In Part 2 of the series CI/CD on Kubernetes we set up cluster autoscaling for a dedicated Jenkins agent
node pool by utilizing the
LimitRanger admission controllers. In Part 3 of this CI/CD on Kubernetes series we will take advantage of another admission controller to scale-up the Jenkins agents
node pool before a new request for a Jenkins agent
pod requires the additional capacity. In other words, we want to initiate scaling-up of the Jenkins agent
node pool before it is actually needed. This will minimize queueing of Jenkins jobs - resulting in faster CI/CD. I referred to this concept in the title of this post as Just-in-Time Autoscaling, a more realistic description may be preemptive autoscaling. Preemptive because we will use priority and preemption Kubernetes scheduling to allow for overprovisioning of lower priority pods that will be preempted to make room for Jenkins agent
pod requests - resulting in scaling-up before we need the additional node capacity for Jenkins agents while still having the immediate required capacity for the Jenkins agent
pod request(s) that triggered the preemptive up-scale. Preemptive autoscaling will help avoid, or at least minimize, the amount of time that any Jenkins job spends in the Jenkins build queue waiting for agents, but still use only the amount of infrastructure needed at any given time - although there are a few caveats to this that we will explore in this post.
Preemptive Autoscaling with Priority
The solution for Just-in-Time or preemptive autoscaling presented in this post depends on the Priority admission controller.
NOTE: The Priority admission controller has been alpha since Kuberentes 1.8, and is beta and enabled by default for Kubernetes 1.11.

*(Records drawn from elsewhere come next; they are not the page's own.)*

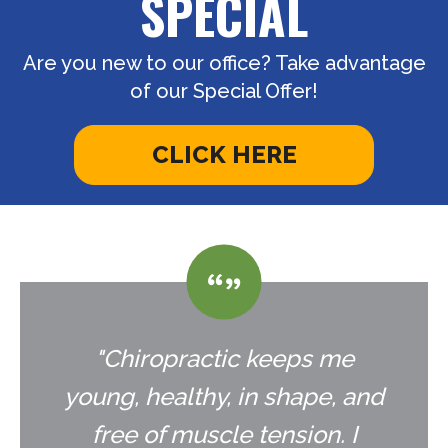
SPECIAL
Are you new to our office? Take advantage
of our Special Offer!
CLICK HERE
"Chiropractic keeps me
young, healthy, in shape, and
free of muscle tension. I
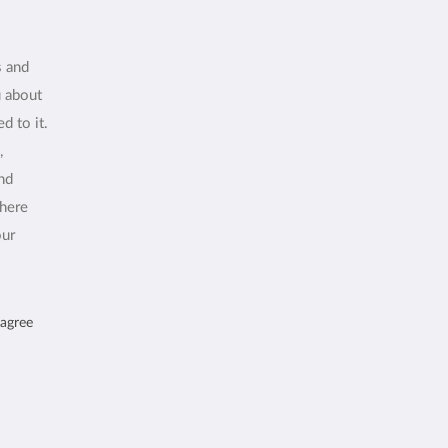
s and
u about
d to it.
,
and
where
our
 agree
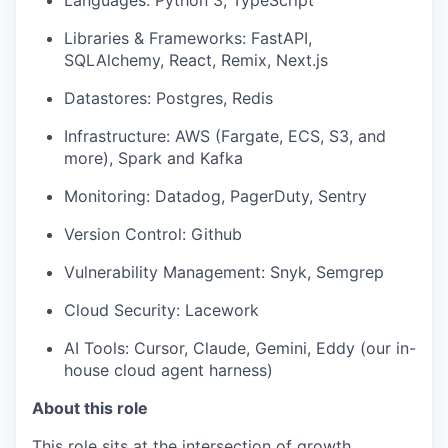
Languages: Python 3, TypeScript
Libraries & Frameworks: FastAPI,
SQLAlchemy, React, Remix, Next.js
Datastores: Postgres, Redis
Infrastructure: AWS (Fargate, ECS, S3, and
more), Spark and Kafka
Monitoring: Datadog, PagerDuty, Sentry
Version Control: Github
Vulnerability Management: Snyk, Semgrep
Cloud Security: Lacework
AI Tools: Cursor, Claude, Gemini, Eddy (our in-
house cloud agent harness)
About this role
This role sits at the intersection of growth,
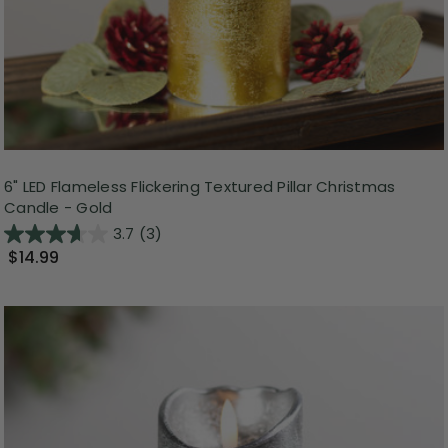
6" LED Flameless Flickering Textured Pillar Christmas
Candle - Gold
3.7
(3)
$14.99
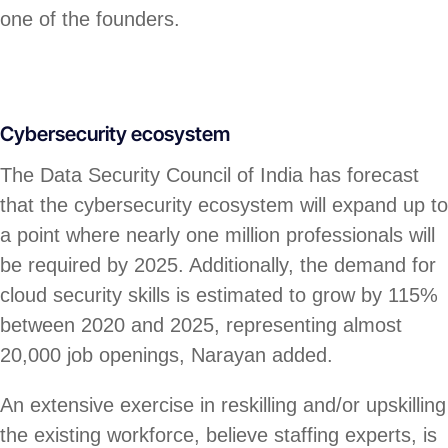
one of the founders.
Cybersecurity ecosystem
The Data Security Council of India has forecast
that the cybersecurity ecosystem will expand up to
a point where nearly one million professionals will
be required by 2025. Additionally, the demand for
cloud security skills is estimated to grow by 115%
between 2020 and 2025, representing almost
20,000 job openings, Narayan added.
An extensive exercise in reskilling and/or upskilling
the existing workforce, believe staffing experts, is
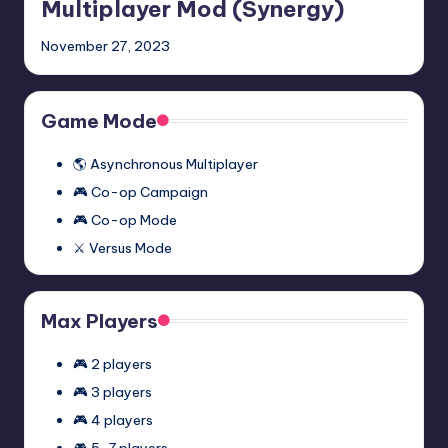
Episode
Multiplayer Mod (Synergy)
One
November 27, 2023
Multiplayer
Mod
(Synergy)
Game Mode
🌎 Asynchronous Multiplayer
🎮 Co-op Campaign
🎮 Co-op Mode
⚔️ Versus Mode
Max Players
🎮 2 players
🎮 3 players
🎮 4 players
🎮 5-7 players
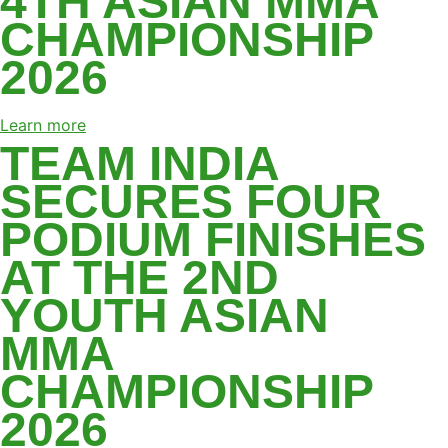
4TH ASIAN MMA
CHAMPIONSHIP
2026
Learn more
TEAM INDIA
SECURES FOUR
PODIUM FINISHES
AT THE 2ND
YOUTH ASIAN
MMA
CHAMPIONSHIP
2026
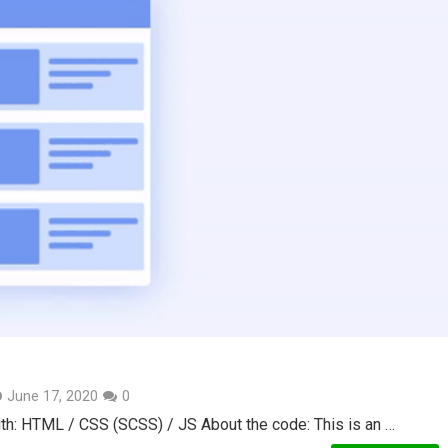
June 17, 2020
0
th: HTML / CSS (SCSS) / JS About the code: This is an …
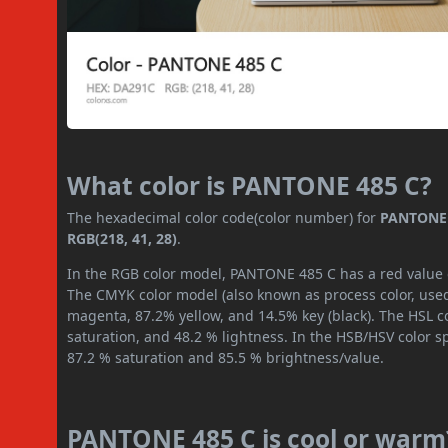
What color is PANTONE 485 C?
The hexadecimal color code(color number) for
PANTONE 
RGB(218, 41, 28)
.
In the RGB color model, PANTONE 485 C has a red value of
The CMYK color model (also known as process color, used
magenta, 87.2% yellow, and 14.5% key (black). The HSL co
saturation, and 48.2 % lightness. In the HSB/HSV color 
87.2 % saturation and 85.5 % brightness/value.
PANTONE 485 C is cool or warm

The Priority admission controller allows you to add
priorityClassName meta-data to a
pod on creation and prioritize the scheduling of the
pods in the cluster based on the lower or higher priority of other
pods. When high priority
pods are requested in a cluster with the Priority admission controller enabled and there are not enough
node resources to accomodate them - the Kubernetes scheduler will evict lower priority
pods to make room for pending, higher priority
pods. Coupling priority and preemption with the Cluster Autoscaler provides premeptive up-scaling - as lower priority
pods are preempted to make room for higher priority
pods. This results in the Cluster Autoscaler initiating a scale-up to make room for the evicted low priority
pods. These low priority
pods that we want to be preempted for a Jenkins agent
pod request don’t need to do anything except request a certain amount of cluster resources (cpu and memory) and must have a lower priority than the Jenkins agent
pods. Therefore we will utilize special containers called pause containers (read more about pause containers) to create
pods with the sole purpose of consuming a certain amounut of cpu and memory resources to enable a preemptive scale-up of the Jenkins agent
node pool when a Jenkins agent
pod is requested. We will create a
Deployment of low priority
pods using pause containers and with resource quotas and replicas configured and sized appropriately to accomodate one or more Jenkins agent
pods in this example environment.
Enabling the Priority Admission Controller
In part one of this series we saw how to enable an admission controller with kops. The Priority admission controllers will be slightly more involved.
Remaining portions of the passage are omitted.